Shared Ownership with Arc
or Rc
Shared ownership is what most garbage collected languages support. This is done
using a reference counting to objects in memory. We can mimic this in Rust with
the wrapper type Rc
. If you plan on reference counting in multi-threaded code
you can use Arc
where the A
stands for Atomic
.
Passing around an Rc
means that if someone wants to jointly own the data, they
can simply call clone
on the Rc
. This can be used as a drop-in replacement
for places where you would borrow. Since these reference bumps count as new
owners there is no borrowing at all. However, now that we can express shared
ownership we also express a graph and graphs can have cycles (place where
pointers loop back on themselves). A cycle in a graph means a value may never be
deallocated, hence any self-referential structure poses a memory leak in our
program. You can avoid this by having the pointer that "ties the knot" be a
Weak
pointer, which just means it's a non-owning pointer. A classic example is
with a cache: you want to have entries in the cache to objects owned outside of
the cache but you don't want the entries to count towards owning anything,
otherwise keeping the cache around means keeping all of the memory! Also, Rc
means you won't be able to take mutable borrows to the contents. This is easily
remedied with the use of Rc<RefCell<T>>
or even RwLock
as we'll see later.
"When in doubt, reference count" is appropriate for places where laying out
borrows and static lifetimes can be a pain and you want to get things passing
quick. Places where you temporarily use an Rc
can easily be targeted for
borrows, so going back to fix things is clear. It may take some jiggling to get
things into place but at least it can happen later down the line when you've got
the breathing room, perhaps.
Rc
can be particularly handy when you want to pass around function references
in all sorts of ways. I used Rc
extensively when porting a functional library
from F# and Haskell directly into Rust and needed to easily get mutual recursion
working quickly where using direct references or owned trait generics (e.g. F:
Fn(A) -> B). I was later able to swap out the calls to references, which meant
the ergonomics of the first call simplified to borrowing rather than wrapping
the closures in question in Rc
s.
Interior Mutability with Cell or RefCell
Exterior mutability (otherwise known as "inherited mutability") is great because
it lets us know what things are actually changing beneath us. But sometimes
clients don't care that some housekeeping state is changing underneath an
operation. Perhaps we memoize the result of a function or manipulate a counter;
in both of these cases, with exterior mutability, the function wrapping this
action would have to be marked as mutable in some way, but if we want to keep
things looking immutable on the surface, we can use Cell
or RefCell
instead.
To give a concrete example with memoization, you might have an expensive
computation that you only want to do once and stash the result. As such, you
have a function that only need to be mutable for this one time and can be
immutable the rest of the time, so it doesn't make sense to have it marked as
mut
. Whatever the result type is, we can wrap that in a Cell
or RefCell
,
depending on type: Cell
is generally for things that support Copy
and
RefCell
for the rest.
As RefCell
uses dynamic borrow checking, it can panic if multiple mutable
borrows are taken to the contents. Cell
doesn't suffer from the same issue as
it moves the values in and out of the internals of the Cell
. As such, you may
want to use something like RwLock
if you are using an Rc<RefCell<T>>
for
multi-threaded code. Rc<RefCell<T>>
is a common way to have a shared object,
such as a HashMap
, across several owners, but still mutate it. If one used
Rc::get_mut
one would need to mark the HashMap
itself as mut
.
Duplicate the data
Often people think that coming to Rust means programs should be completely
devoid of clone
but if you think about the language you may be coming from,
whatever clone
ing you are doing is in Rust probably pales in comparison.
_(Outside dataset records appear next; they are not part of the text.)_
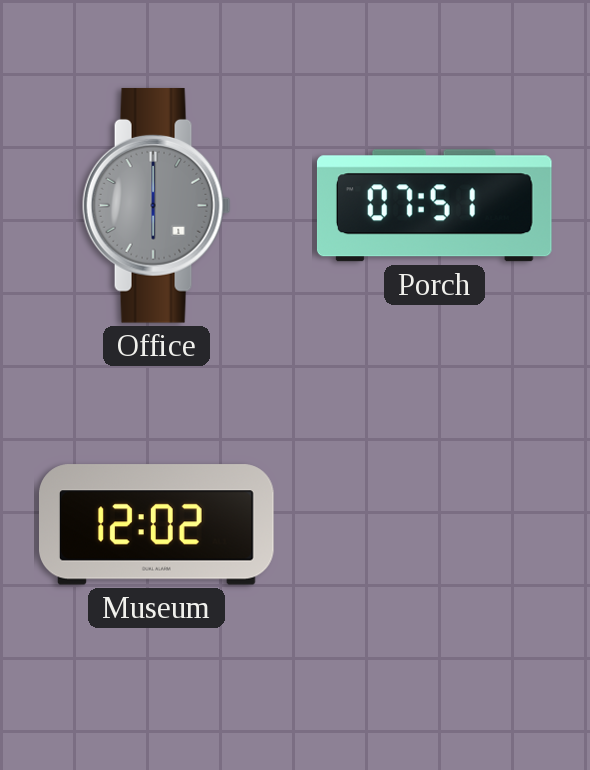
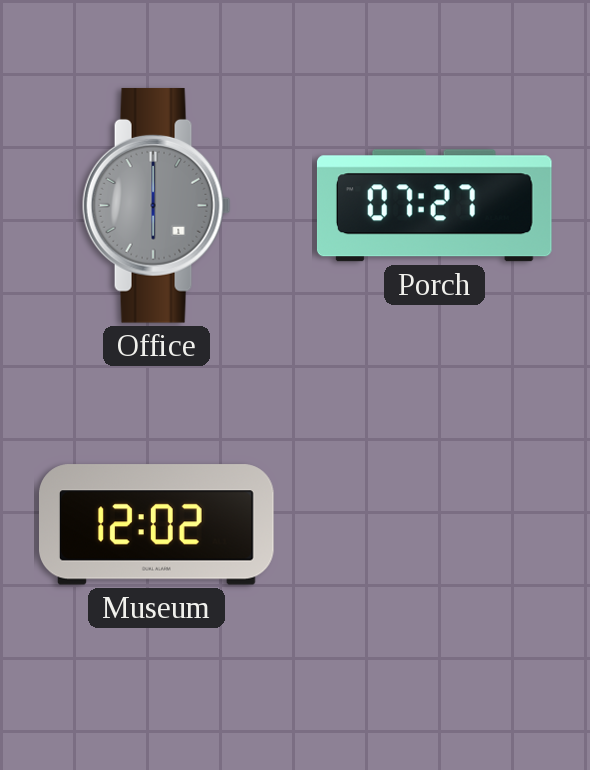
Porch: 07:51 -> 07:27
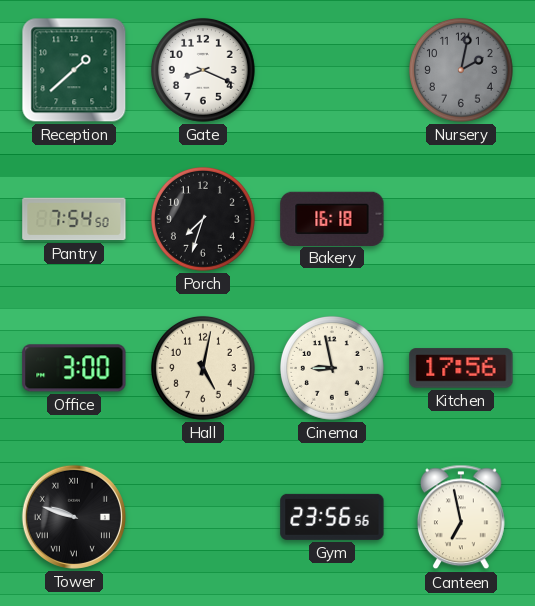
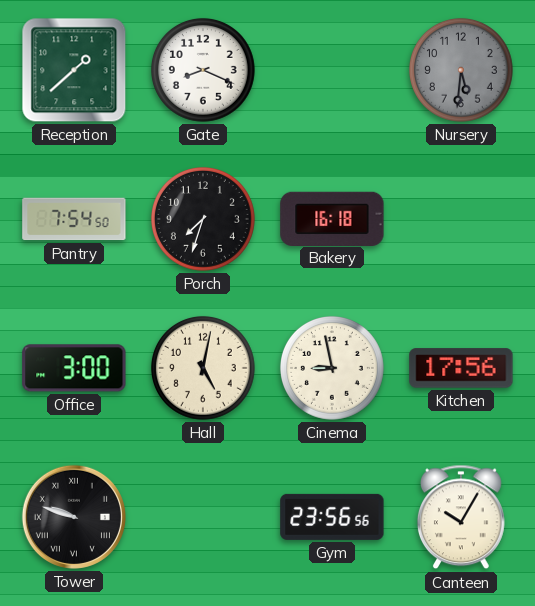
Nursery: 2:02 -> 5:31
Canteen: 6:58 -> 10:05
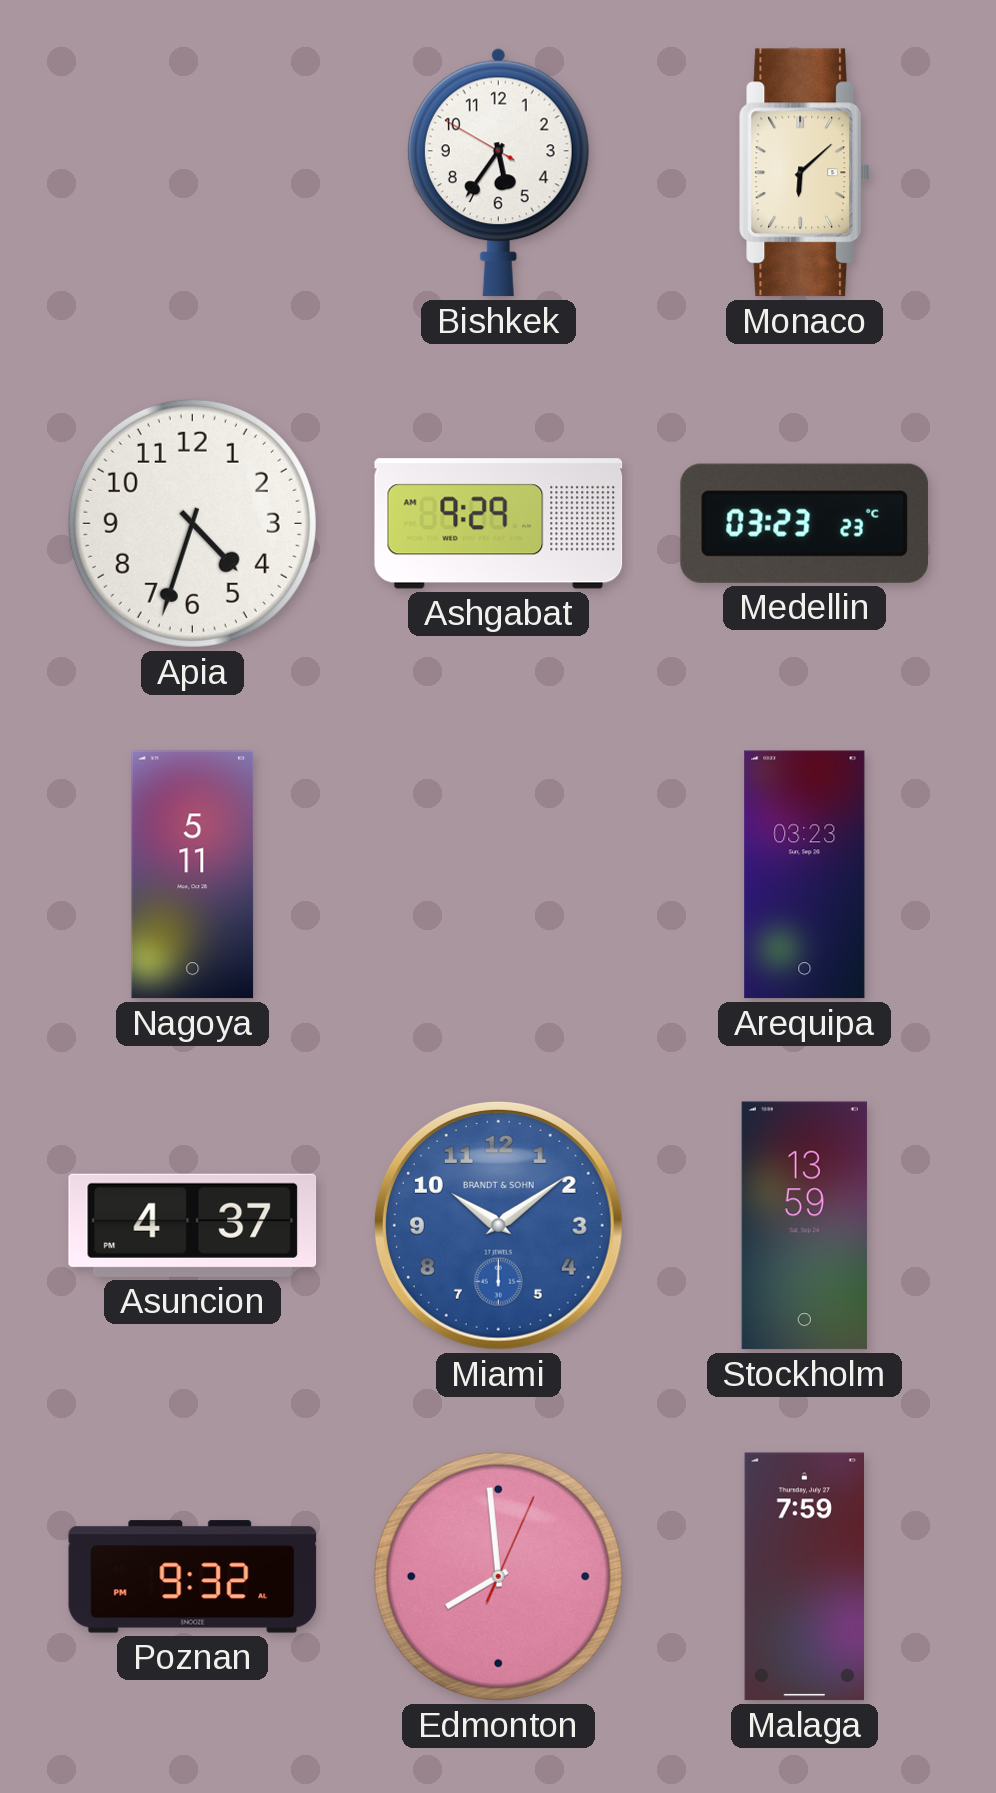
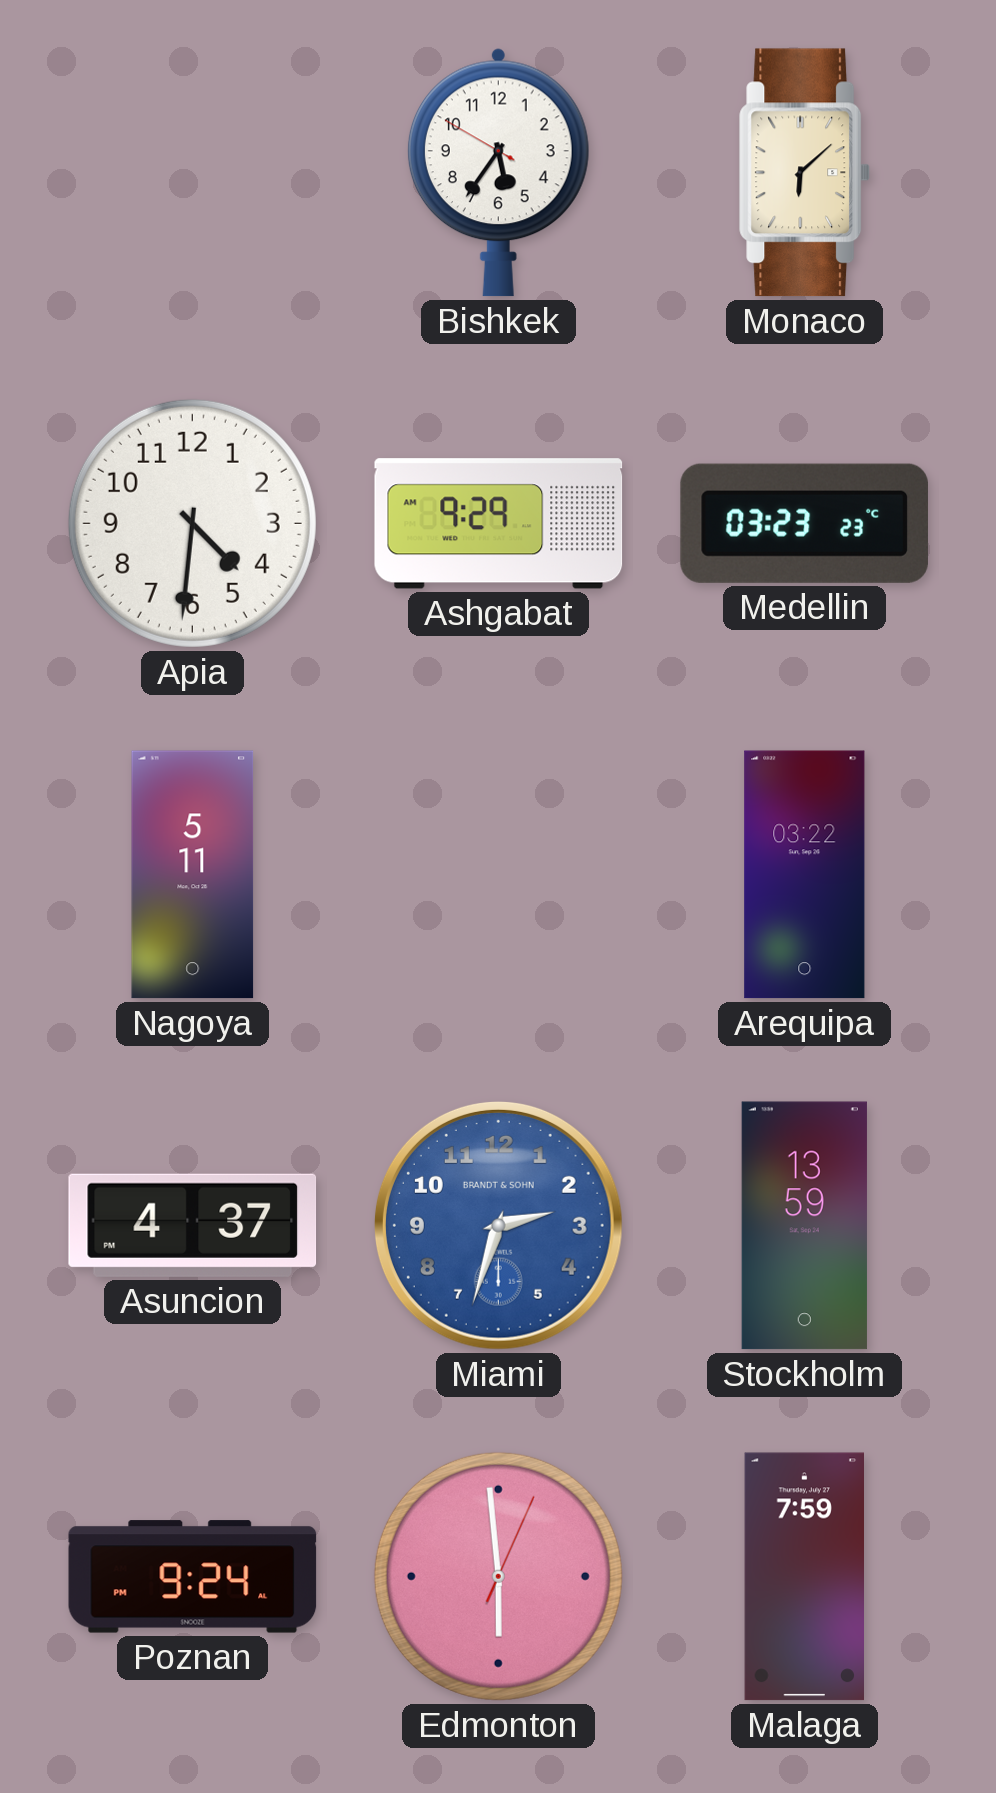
Apia: 4:33 -> 4:31
Arequipa: 03:23 -> 03:22
Miami: 10:09 -> 2:33
Poznan: 9:32 -> 9:24
Edmonton: 7:59 -> 5:59
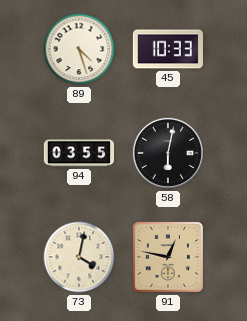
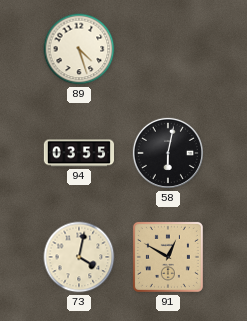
45: 10:33 -> none
91: 12:47 -> 12:50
You don't need to feel bound to a clone
less program by default. By abandoning
this idea of a slim program from the outset and move towards something far more
flexible. This generally means having duplicate formats of a data structure for
varying purposes such as one be a game map where walls are located whereas
another could be where someone has explored and yet another could contain items
on each tile, etc. It can also mean having a duplicate you want to make changes
to, leaving the original in-tact. This is more of the pure approach functional
programming languages tend to take, but these languages can also make particular
optimizations around immutability such as persistent data structures or
"sharing" of data since everything is immutable by default. Here's an example
that having some duplication of data might help. Perhaps you are trying to
iterate over a collection and mutate it:
let mut xs = vec![1,2,3];
for x in xs.iter_mut() {
if x % 2 == 0 {
xs.push(x+1);
}
}
In fact, this fails because we are borrowing to xs
mutably twice! Once when we
construct the iterator and another time when we push to the Vec
. This is a
classic "modify a data structure while you iterate over it" issue. However, we
could easily do this:
let mux xs = vec![1,2,3];
let ys = xs.clone();
for x in xs.iter() {
if x % 2 == 0 {
ys.push(x+1);
}
}
and hum along. In fact, we can keep these allocations to be short-lived, which may or may not be a performance issue but that can always be addressed later with proper profiling.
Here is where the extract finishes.